The only 100% bullet-proof security system is to have no data. The next best defense is an air gap: physically separating your data from any outside networks (including through network firewalls or routers). But while these methods are obviously effective, they’re usually overkill for all but the most paranoid users.
Hardware and software companies have been moving slowly towards “secure by default” configurations. This means you have to intentionally change settings in order to move away from the more secure option. However, they still frequently ask proactively whether you want to do this, often with a simple pop-up request to enable something like access to your device’s location data, microphone, or camera.
When this happens, you should feel free to deny the request unless you’re sure you want it; you can always go back into your device’s security settings later and change the setting if necessary. Some things, like microphone access for Zoom meetings, are clearly necessary. Others, like location data for a crossword game, are clearly not necessary. When in doubt, either deny the request or look for relevant documentation that explains why it might be necessary for your usage.

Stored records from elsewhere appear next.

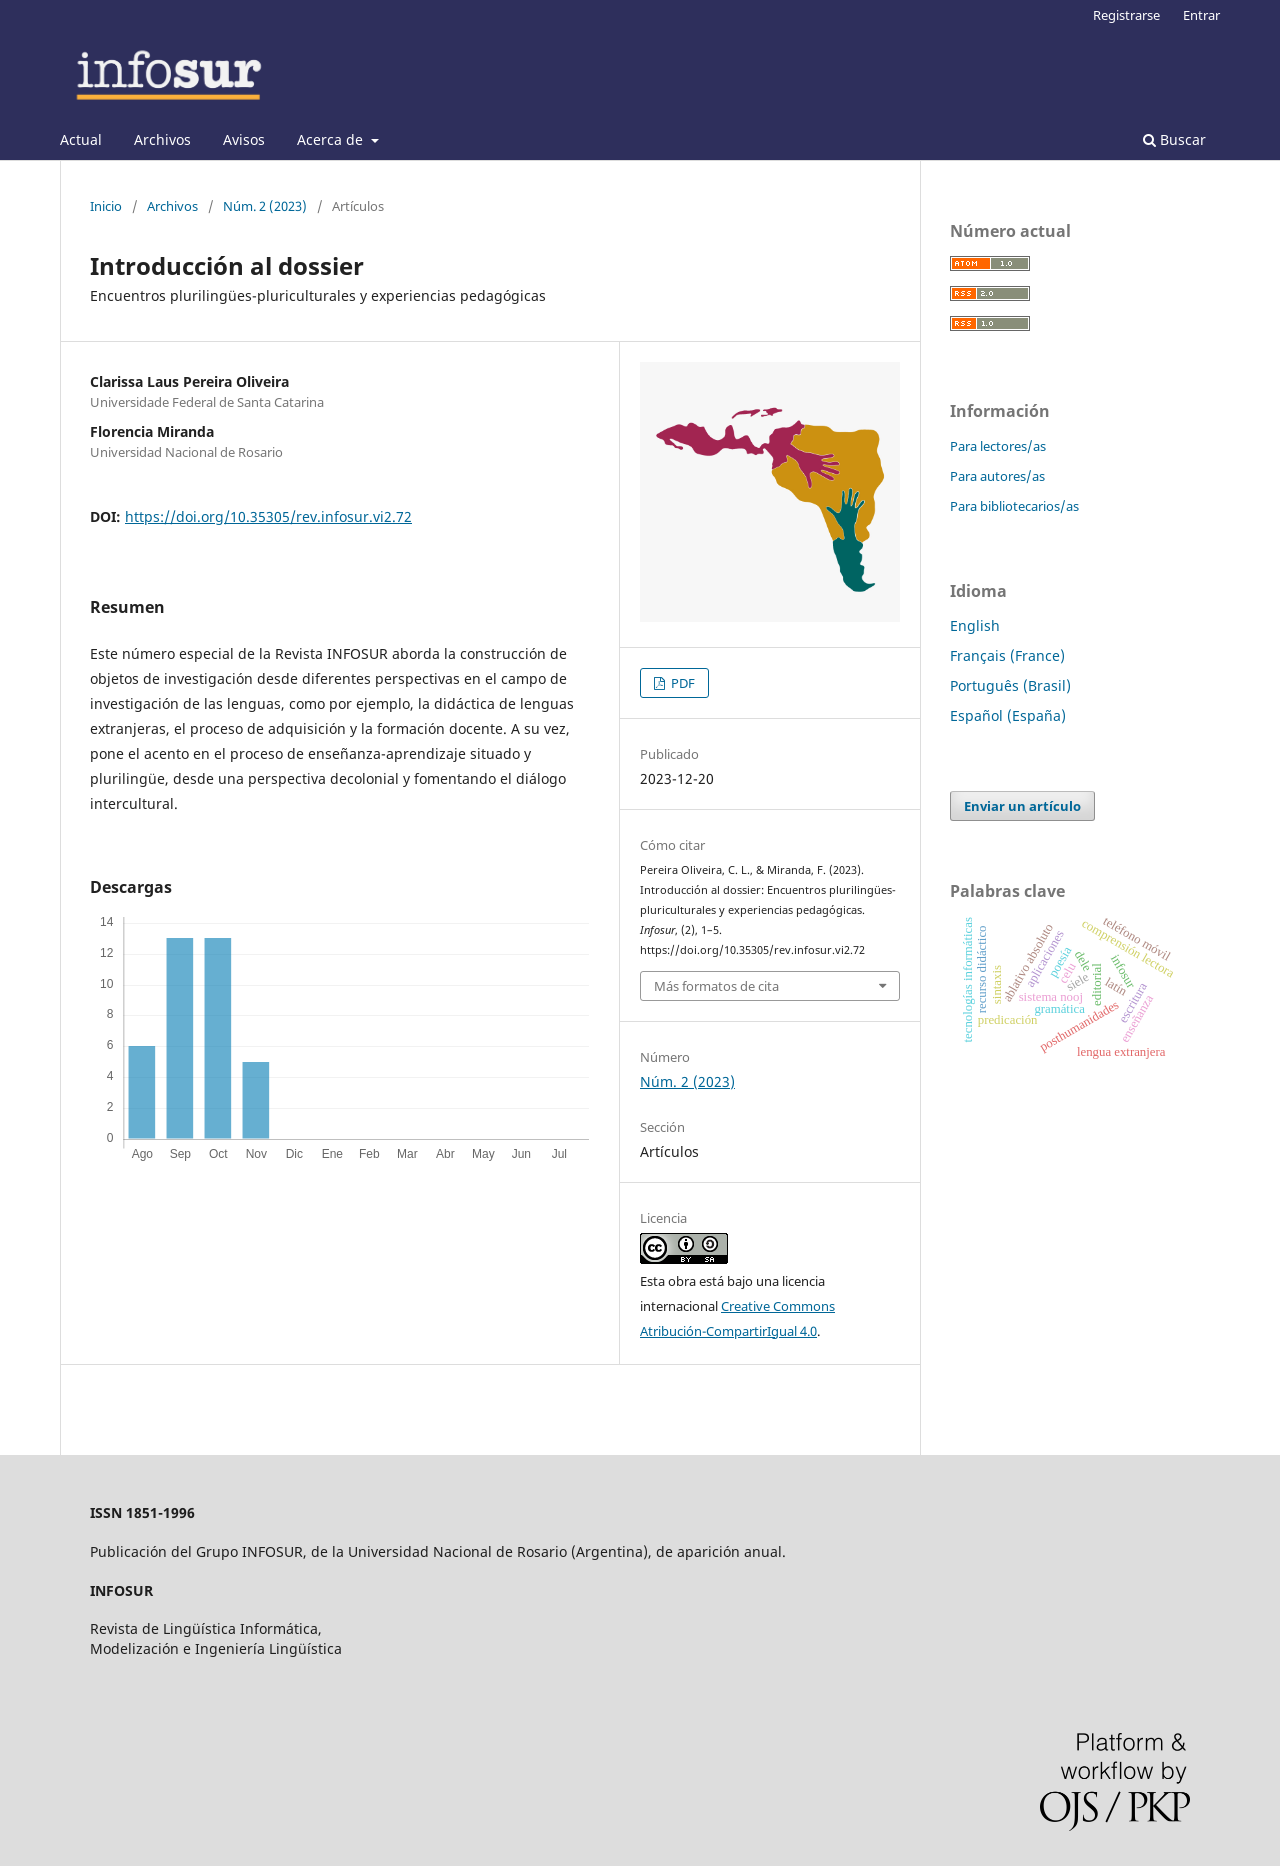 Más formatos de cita (716, 986)
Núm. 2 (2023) (265, 206)
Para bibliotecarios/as (1014, 506)
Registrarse (1126, 15)
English (975, 625)
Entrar (1201, 15)
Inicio (106, 206)
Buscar (1174, 139)
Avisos (244, 139)
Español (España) (1008, 715)
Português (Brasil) (1010, 685)
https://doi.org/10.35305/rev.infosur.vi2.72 (268, 516)
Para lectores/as (998, 446)
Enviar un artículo (1022, 806)
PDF (681, 683)
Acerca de (332, 139)
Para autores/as (997, 476)
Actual (81, 139)
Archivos (162, 139)
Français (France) (1007, 655) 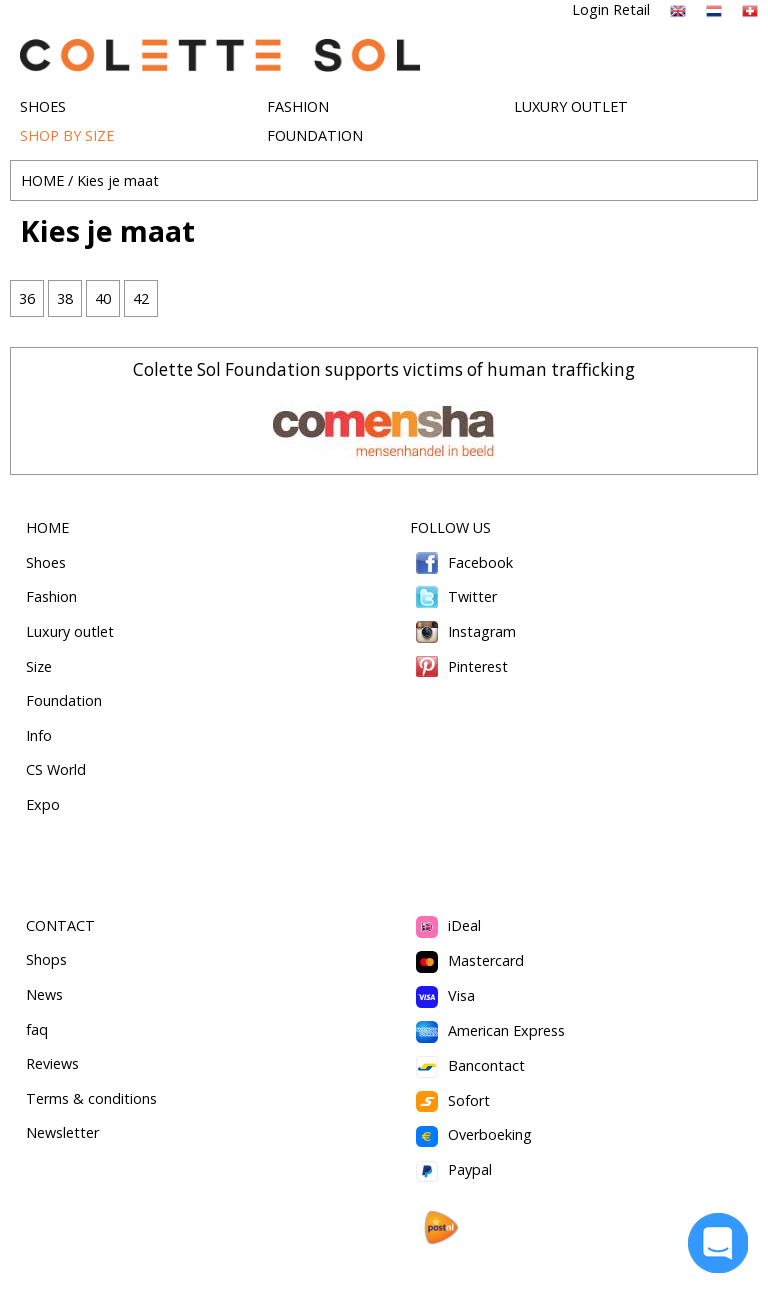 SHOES (43, 106)
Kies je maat (118, 180)
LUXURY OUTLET (571, 106)
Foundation (64, 700)
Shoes (46, 562)
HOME (42, 180)
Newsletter (62, 1132)
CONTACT (60, 925)
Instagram (463, 631)
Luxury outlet (70, 631)
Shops (46, 959)
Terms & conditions (91, 1098)
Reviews (52, 1063)
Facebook (461, 562)
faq (37, 1029)
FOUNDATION (315, 135)
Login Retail (611, 9)
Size (39, 666)
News (44, 994)
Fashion (51, 596)
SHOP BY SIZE (67, 135)
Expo (43, 804)
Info (39, 735)
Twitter (453, 596)
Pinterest (459, 666)
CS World (56, 769)
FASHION (298, 106) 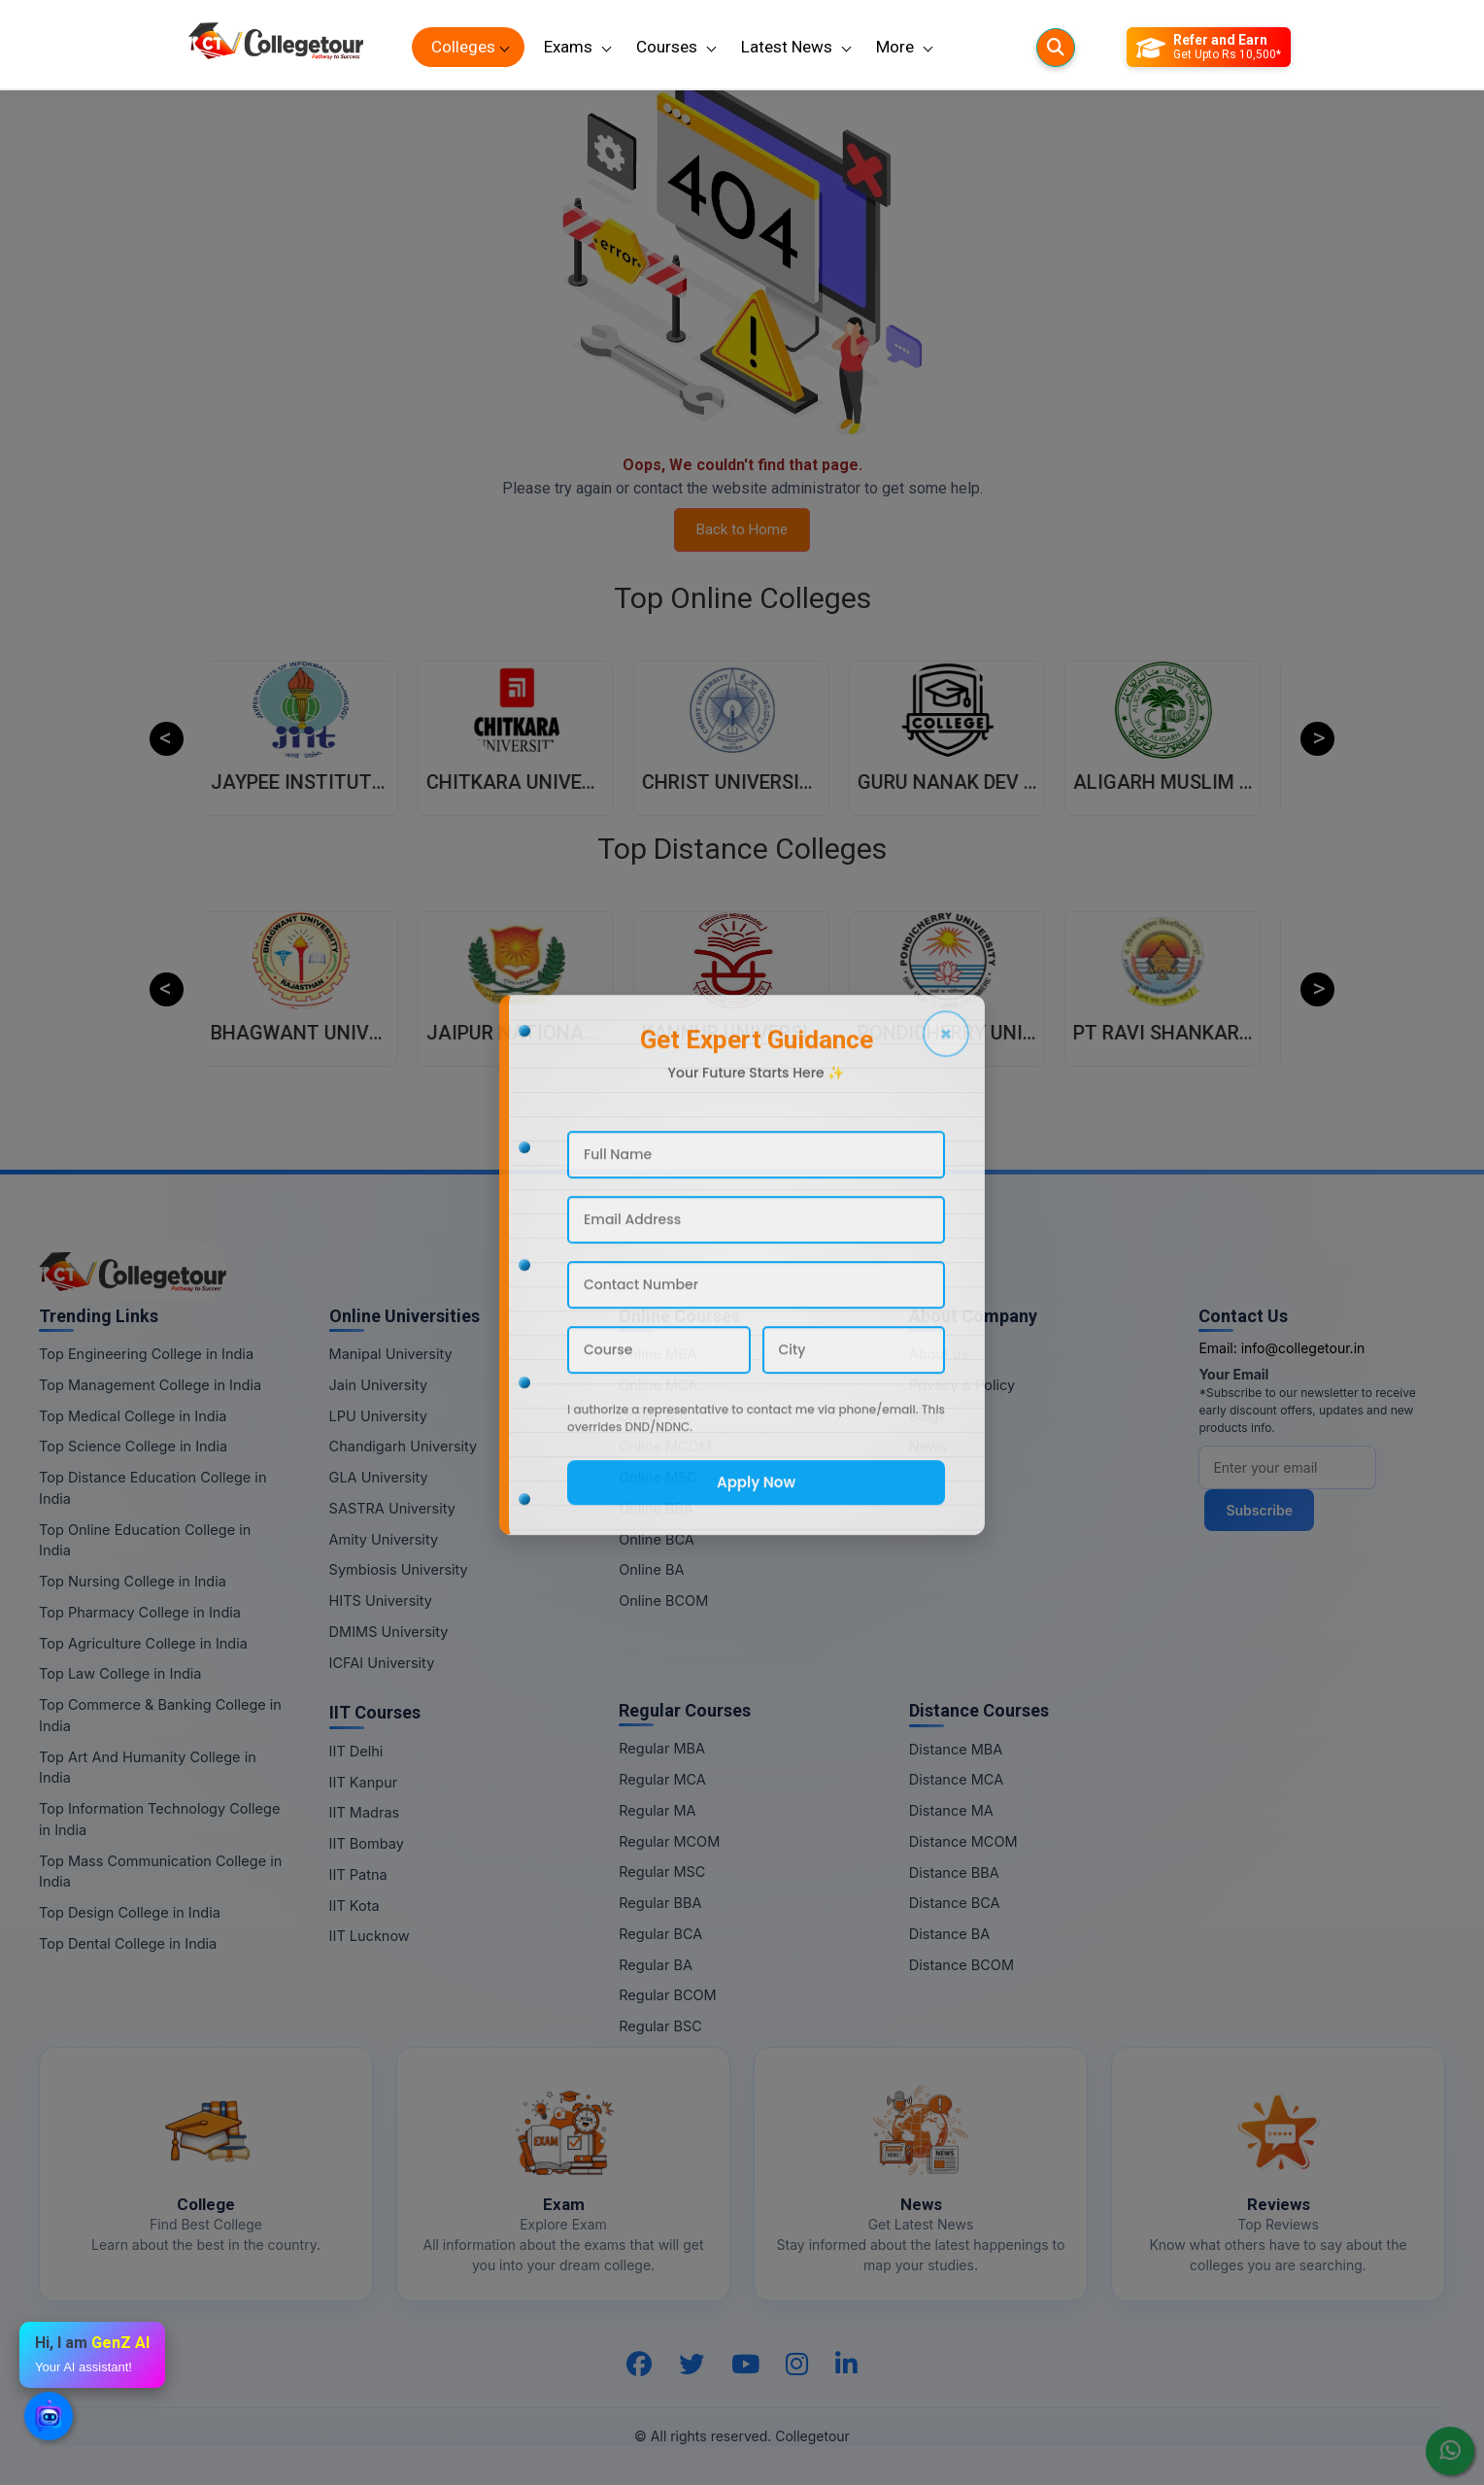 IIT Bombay (366, 1843)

Security and convenience will always be at odds with each other. Your goal is to consciously decide between them instead of letting someone or something else make the choice for you.
Do One Thing
Pick one of the habits from the list above and choose an area of your digital life to apply it more consistently, or for the first time.
For instance, if you don’t currently use a password manager, pick one and start using it, even if only on a trial basis. Or, if you currently reuse passwords on multiple accounts, choose some of the most important accounts (Gmail, banking, work, etc.) and change them to something new, strong, and unique.
Success comes through many small steps over time. A little progress each week will get you there!